Nagetiere

Nagetiere gehören zu den Säugetieren und sind mittlerweile auf der ganzen Welt verbreitet und in verschiedenen Lebensräumen anzutreffen. Mit mehr als 42 Prozent stellen die Nagetiere einen hohen Prozentsatz der Säugetiere dar. Viele der kleinen Nager haben sich sogar als Haustier etabliert. Es sind jedoch nur wenige Arten, die als Haustier ihren Weg gegangen sind. Viele der Nagetier Arten sind bis heute nicht erforscht worden, sodass es nur kleine Verbreitungsgebiete gibt. Man findet die Nagetiere daher in vielen Lebensräumen, wie unter anderem Wüsten und Polargebieten, sowie im Regenwald.
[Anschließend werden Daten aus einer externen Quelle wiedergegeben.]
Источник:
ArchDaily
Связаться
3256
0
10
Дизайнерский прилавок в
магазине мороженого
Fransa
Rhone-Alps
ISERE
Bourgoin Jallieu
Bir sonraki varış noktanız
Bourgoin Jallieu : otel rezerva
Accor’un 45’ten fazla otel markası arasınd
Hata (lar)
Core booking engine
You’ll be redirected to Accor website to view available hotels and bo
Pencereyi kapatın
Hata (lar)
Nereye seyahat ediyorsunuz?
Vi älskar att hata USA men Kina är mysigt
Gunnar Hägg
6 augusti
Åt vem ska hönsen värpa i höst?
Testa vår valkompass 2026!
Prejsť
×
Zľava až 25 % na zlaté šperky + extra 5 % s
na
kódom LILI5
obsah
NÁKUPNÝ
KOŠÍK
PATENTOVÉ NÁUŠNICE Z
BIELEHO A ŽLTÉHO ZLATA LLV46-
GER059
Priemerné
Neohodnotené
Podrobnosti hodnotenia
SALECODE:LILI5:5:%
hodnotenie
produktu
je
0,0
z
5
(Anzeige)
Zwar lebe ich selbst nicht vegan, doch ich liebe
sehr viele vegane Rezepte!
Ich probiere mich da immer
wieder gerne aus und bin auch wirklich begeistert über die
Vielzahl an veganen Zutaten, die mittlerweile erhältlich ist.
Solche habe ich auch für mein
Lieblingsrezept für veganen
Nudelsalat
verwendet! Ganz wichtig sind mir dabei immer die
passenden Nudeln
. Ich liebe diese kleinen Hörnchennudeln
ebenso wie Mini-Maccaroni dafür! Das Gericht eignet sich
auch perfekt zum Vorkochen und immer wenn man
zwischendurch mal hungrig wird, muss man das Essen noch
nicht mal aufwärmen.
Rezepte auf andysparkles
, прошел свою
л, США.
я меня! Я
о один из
Die meisten Nagetiere haben kurze Beine und sind relativ klein. Einige Ausnahmen gibt es jedoch ebenfalls. In freier Wildbahn gehören einige von ihnen sogar zu den Schädlingen. Mäuse und Ratten sind vielerorts Nagetiere, die einen beträchtlichen Schaden anrichten. Die Nagetiere als Haustier hingegen sind zahm und ein guter Freund des Menschen.

 

Chinchillas und Degus als Haustiere

Einer der Nagetiere, die heute gerne als Haustier gehalten werden sind Chinchillas. Die kleinen Nager kommen aus Südamerika, sind 22 bis 38 Zentimeter groß und wiegen zwischen 500 und 1000 Gramm. Chinchillas sind sehr hübsche Nagetiere, die aufgrund des weichen und glänzenden Fells in früheren Zeiten regelrecht gejagt wurden. Wild lebende Chinchillas sind mittlerweile vom Aussterben bedroht. Als Heimtier werden sie jedoch stets beliebter.
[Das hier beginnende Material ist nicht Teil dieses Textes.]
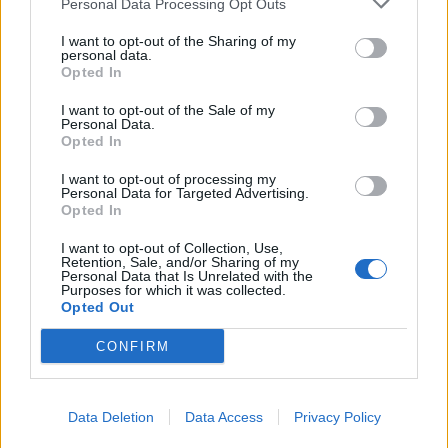
Personal Data Processing Opt Outs
ejercicio 2026, lo que permite sostener las
subvenciones tarifarias y el ambicioso plan de
I want to opt-out of the Sharing of my
inversiones en este servicio público.
personal data.
Opted In
La aportación del Ayuntamiento capitalino, que crece
respecto al año anterior, teniendo en cuenta que ya no
I want to opt-out of the Sale of my
se registra la financiación procedente de los
Personal Data.
Opted In
denominados fondos Next Generation, posibilita
presentar un presupuesto equilibrado, haciendo frente
I want to opt-out of processing my
a los incrementos de costes que están afectando al
Personal Data for Targeted Advertising.
sector, derivado del alza de precios, y además cumplir
Opted In
con la exigencia del crédito con el Banco Europeo de
Inversiones, BEI, que posibilita el desarrollo del proyecto
I want to opt-out of Collection, Use,
Retention, Sale, and/or Sharing of my
de la MetroGuagua.
Personal Data that Is Unrelated with the
Purposes for which it was collected.
El presupuesto de Guaguas Municipales contempla que
Opted Out
la contribución de la Autoridad Única del Transporte de
Gran Canaria se cifre para este curso en 23,5 millones
CONFIRM
de euros, destinados de manera preferente a la
subvención a los viajeros y al sostenimiento de la
Oferta Básica de Servicio Público.
Data Deletion
Data Access
Privacy Policy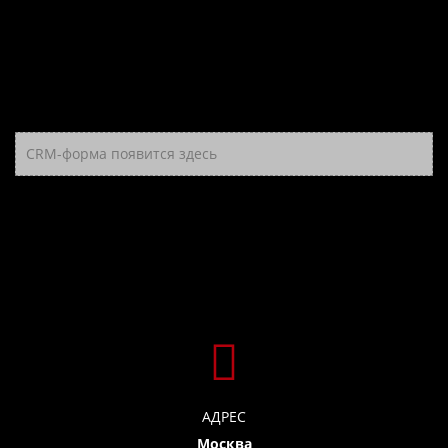
CRM-форма появится здесь
АДРЕС
Москва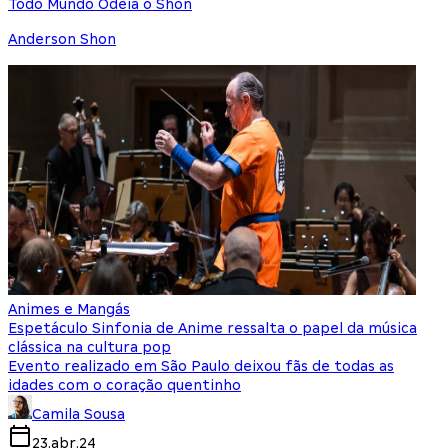
Todo Mundo Odeia o Shon
Anderson Shon
Animes e Mangás
Espetáculo Sinfonia de Anime ressalta o papel da música
clássica na cultura pop
Evento realizado em São Paulo deixou fãs de todas as
idades com o coração quentinho
Camila Sousa
23.abr.24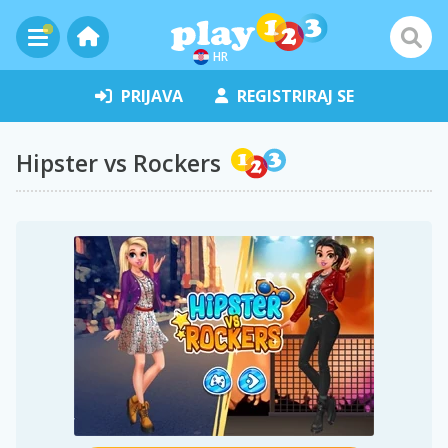
HR
PRIJAVA
REGISTRIRAJ SE
Hipster vs Rockers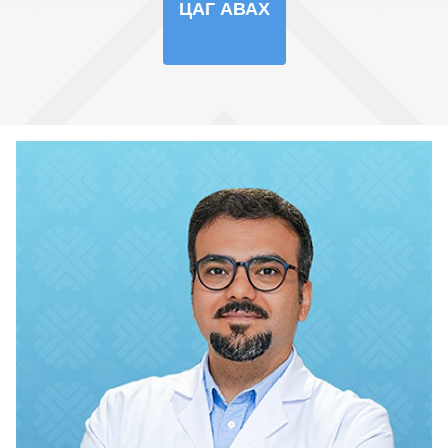
ЦАГ АВАХ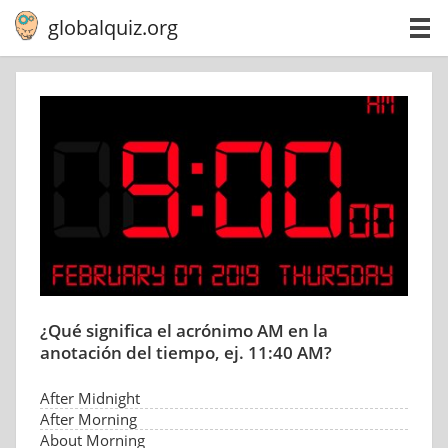
globalquiz.org
¿Qué significa el acrónimo AM en la
anotación del tiempo, ej. 11:40 AM?
After Midnight
After Morning
About Morning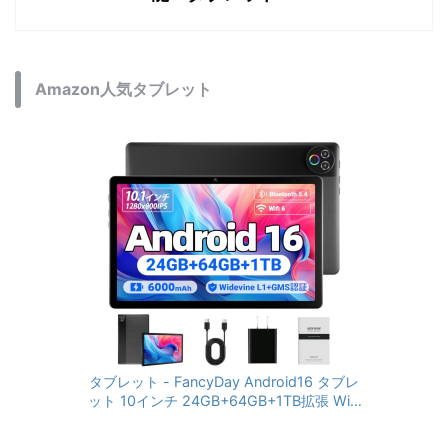
Amazon人気タブレット
タブレット - FancyDay Android16 タブレ
ット 10インチ 24GB+64GB+1TB拡張 WiFi
6&Bluetooth5.4対応 高性能CPU 1280*80
0画面 6000mAh Widevine L1 GMS認証 T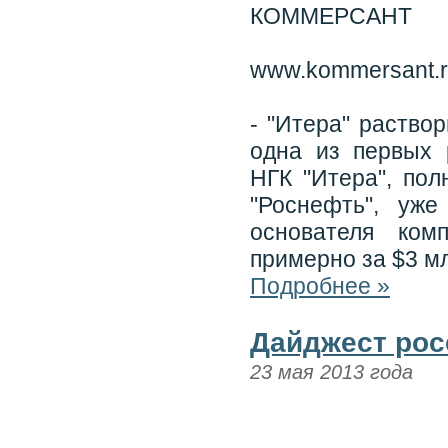
КОММЕРСАНТ
www.kommersant.
- "Итера" раствор
одна из первых 
НГК "Итера", пол
"Роснефть", уж
основателя ком
примерно за $3 м
Подробнее »
Дайджест рос
23 мая 2013 года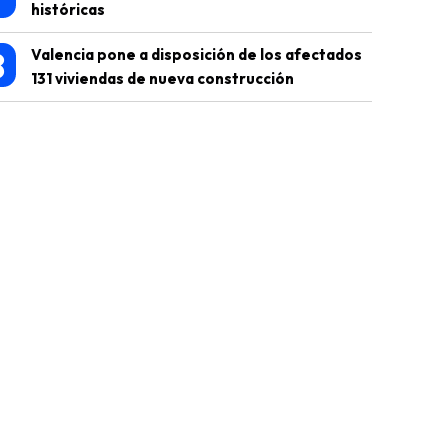
históricas
8
Valencia pone a disposición de los afectados
131 viviendas de nueva construcción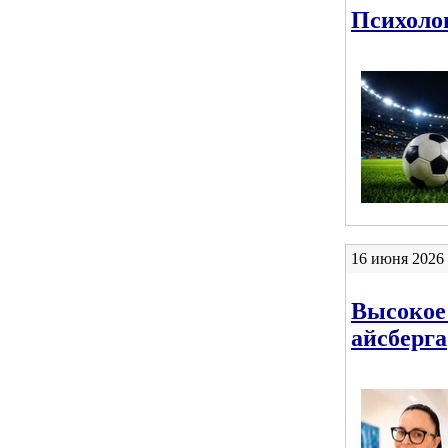
Психоло
16 июня 2026 
Высокое
айсберга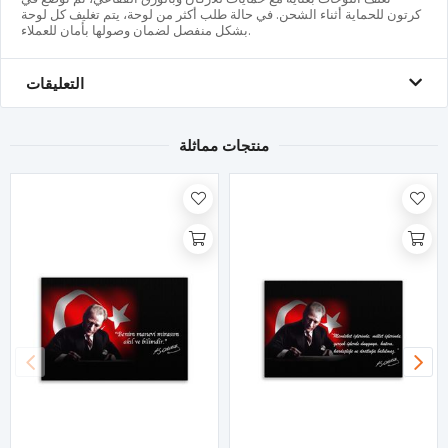
كرتون للحماية أثناء الشحن. في حالة طلب أكثر من لوحة، يتم تغليف كل لوحة
بشكل منفصل لضمان وصولها بأمان للعملاء.
التعليقات
منتجات مماثلة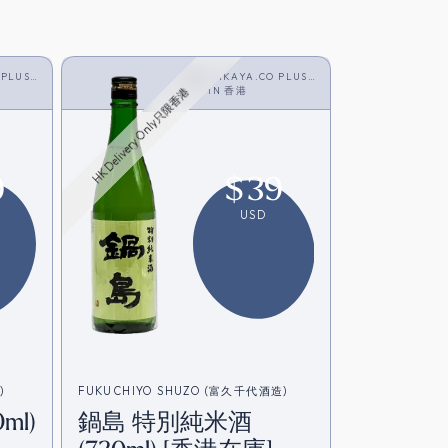
 PLUS
SAKAYA.CO PLUS
<SAKE>
IN
香港
HK Delivery Only只限香港
9
$
39
USD
)
FUKUCHIYO SHUZO (富久千代酒造)
ml)
鍋島 特別純米酒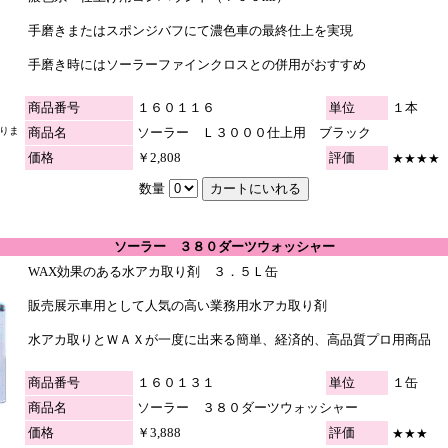
手磨きまたはスポンジバフにて濃色車の最終仕上を実現
手磨き時にはソーラーファインクロスとの併用がおすすめ
商品番号
１６０１１６
単位
１本
なりま
商品名
ソーラー Ｌ３０００仕上用 ブラック
価格
￥2,808
評価
★★★★
数量
ソーラー ３８０ダーツウォッシャー
WAX効果のある水アカ取り剤 ３．５Ｌ缶
販売展示車用として人気の高い業務用水アカ取り剤
水アカ取りとＷＡＸが一度に出来る簡単、経済的、高品質プロ用商品
商品番号
１６０１３１
単位
１缶
商品名
ソーラー ３８０ダーツウォッシャー
価格
￥3,888
評価
★★★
Die Chinchillas haben eine bräunliche bis gräuliche Farbe. Ihr Bauch und ihre Füße sind weiß gefärbt. Sie haben einen relativ großen Kopf mit dunklen Augen und großen Ohren. Chinchillas gehören zu den nachtaktiven Nagetieren, die sich tagsüber lieber zurückziehen und ihre Ruhe brauchen. Jedoch haben die Nagetiere den Ruf, sich an den Rhythmus des Menschen anzupassen. In der Freiheit leben sie meistens in einer Gruppe zusammen, was die gemeinsame Haltung der kleinen Nager empfiehlt. Sie gewöhnen sich schnell an die menschliche Hand, haben jedoch einen ausgeprägten Willen. Generell sind die kleinen Nagetiere jedoch sehr friedlich und bewegungsfreudig. Viele Halter beobachten sie gerne in ihrer Kommunikation. Chinchillas können im Gegensatz zu anderen Nagern zwischen 18 Jahre und 22 Jahre alt werden.
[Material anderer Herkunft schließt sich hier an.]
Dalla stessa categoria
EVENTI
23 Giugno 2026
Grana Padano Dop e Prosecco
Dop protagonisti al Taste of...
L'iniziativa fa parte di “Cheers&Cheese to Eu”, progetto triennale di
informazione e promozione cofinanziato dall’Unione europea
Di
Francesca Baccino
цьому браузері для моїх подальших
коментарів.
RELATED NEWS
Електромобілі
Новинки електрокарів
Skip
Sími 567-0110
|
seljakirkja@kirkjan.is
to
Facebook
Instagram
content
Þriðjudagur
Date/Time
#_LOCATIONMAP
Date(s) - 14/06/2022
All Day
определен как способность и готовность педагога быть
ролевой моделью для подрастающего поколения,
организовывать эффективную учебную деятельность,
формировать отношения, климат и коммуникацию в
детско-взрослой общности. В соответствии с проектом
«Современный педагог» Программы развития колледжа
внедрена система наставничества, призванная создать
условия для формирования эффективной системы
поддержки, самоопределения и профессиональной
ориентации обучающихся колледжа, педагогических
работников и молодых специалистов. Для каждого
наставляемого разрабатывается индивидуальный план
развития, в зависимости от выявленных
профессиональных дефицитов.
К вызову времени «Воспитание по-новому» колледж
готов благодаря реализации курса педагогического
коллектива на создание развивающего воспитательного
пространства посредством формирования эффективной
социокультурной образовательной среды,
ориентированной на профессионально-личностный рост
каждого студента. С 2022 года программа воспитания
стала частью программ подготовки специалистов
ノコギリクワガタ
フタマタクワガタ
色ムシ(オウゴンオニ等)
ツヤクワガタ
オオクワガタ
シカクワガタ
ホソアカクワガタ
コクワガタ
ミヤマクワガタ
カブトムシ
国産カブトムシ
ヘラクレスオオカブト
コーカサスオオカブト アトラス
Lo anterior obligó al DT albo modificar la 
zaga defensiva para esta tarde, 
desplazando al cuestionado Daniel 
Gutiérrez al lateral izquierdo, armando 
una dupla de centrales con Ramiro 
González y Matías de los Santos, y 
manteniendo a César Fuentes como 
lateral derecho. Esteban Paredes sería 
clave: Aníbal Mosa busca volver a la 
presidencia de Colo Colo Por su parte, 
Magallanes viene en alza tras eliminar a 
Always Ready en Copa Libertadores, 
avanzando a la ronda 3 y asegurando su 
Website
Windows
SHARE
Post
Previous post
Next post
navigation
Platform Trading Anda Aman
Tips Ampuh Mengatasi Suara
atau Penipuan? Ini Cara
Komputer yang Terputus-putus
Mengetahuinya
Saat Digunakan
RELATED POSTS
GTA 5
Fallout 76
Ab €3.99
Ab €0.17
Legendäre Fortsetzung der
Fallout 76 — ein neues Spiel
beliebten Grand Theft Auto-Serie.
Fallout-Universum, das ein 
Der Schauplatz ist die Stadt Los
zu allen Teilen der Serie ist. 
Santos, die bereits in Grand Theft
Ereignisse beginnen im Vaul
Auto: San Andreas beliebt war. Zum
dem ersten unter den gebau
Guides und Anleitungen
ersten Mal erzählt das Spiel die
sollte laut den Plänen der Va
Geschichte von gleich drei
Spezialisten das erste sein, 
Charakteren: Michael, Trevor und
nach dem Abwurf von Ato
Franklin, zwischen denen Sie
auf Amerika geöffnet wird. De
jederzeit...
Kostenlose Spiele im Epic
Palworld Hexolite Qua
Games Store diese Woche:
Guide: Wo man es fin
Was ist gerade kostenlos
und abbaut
Ein weiteres beliebtes Haustier ist der Degu. Er ist in Chile geboren und wird gerade einmal 12 bis 17 Zentimeter groß. Mit einen knapp 170 bis 300 Gramm gehört der Degu zu den kleine Nagetieren. Der Degu gehört zu den Strauchratten und ist mit dem Meerschweinchen verwandt. In den letzten Jahrzehnten wurden Degus in Deutschland immer beliebter und erfreuten sich wachsender Beliebtheit als Haustier. Leider werden Degus häufig zu Forschungszwecken für Diabetes Mellitus benutzt. Sie haben jedoch kein Risiko zu erkranken.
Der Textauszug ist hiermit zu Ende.